## GOAL OF THE EXERCISE
Please copy each line below that contains the word "плод".

## DATA RECORDS
★ ★ ★ ★ ★

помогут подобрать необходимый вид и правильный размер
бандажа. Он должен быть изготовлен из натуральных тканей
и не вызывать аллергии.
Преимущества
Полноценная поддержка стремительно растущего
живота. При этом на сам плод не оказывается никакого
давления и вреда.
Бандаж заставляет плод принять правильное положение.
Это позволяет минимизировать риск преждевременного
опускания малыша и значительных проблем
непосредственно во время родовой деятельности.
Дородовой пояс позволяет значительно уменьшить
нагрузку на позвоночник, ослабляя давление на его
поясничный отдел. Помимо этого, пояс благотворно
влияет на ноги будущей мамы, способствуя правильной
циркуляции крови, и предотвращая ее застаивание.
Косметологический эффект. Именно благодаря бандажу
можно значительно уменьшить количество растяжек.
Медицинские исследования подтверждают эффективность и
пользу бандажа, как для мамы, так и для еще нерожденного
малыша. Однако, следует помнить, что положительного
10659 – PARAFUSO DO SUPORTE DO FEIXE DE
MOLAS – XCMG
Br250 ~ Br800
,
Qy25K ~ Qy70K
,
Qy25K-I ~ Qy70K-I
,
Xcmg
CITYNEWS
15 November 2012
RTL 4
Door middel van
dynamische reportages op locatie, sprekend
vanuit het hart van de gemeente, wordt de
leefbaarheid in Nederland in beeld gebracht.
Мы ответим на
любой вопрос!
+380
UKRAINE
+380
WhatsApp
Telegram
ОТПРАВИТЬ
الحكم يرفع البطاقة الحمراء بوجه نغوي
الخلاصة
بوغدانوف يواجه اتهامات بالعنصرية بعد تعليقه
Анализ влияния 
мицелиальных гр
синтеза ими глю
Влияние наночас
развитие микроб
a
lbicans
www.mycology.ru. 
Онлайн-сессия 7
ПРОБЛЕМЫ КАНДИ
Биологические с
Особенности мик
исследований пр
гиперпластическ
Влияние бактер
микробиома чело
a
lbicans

★ ★ ★ ★ ★

## OUTPUT OF THE EXERCISE
живота. При этом на сам плод не оказывается никакого
Бандаж заставляет плод принять правильное положение.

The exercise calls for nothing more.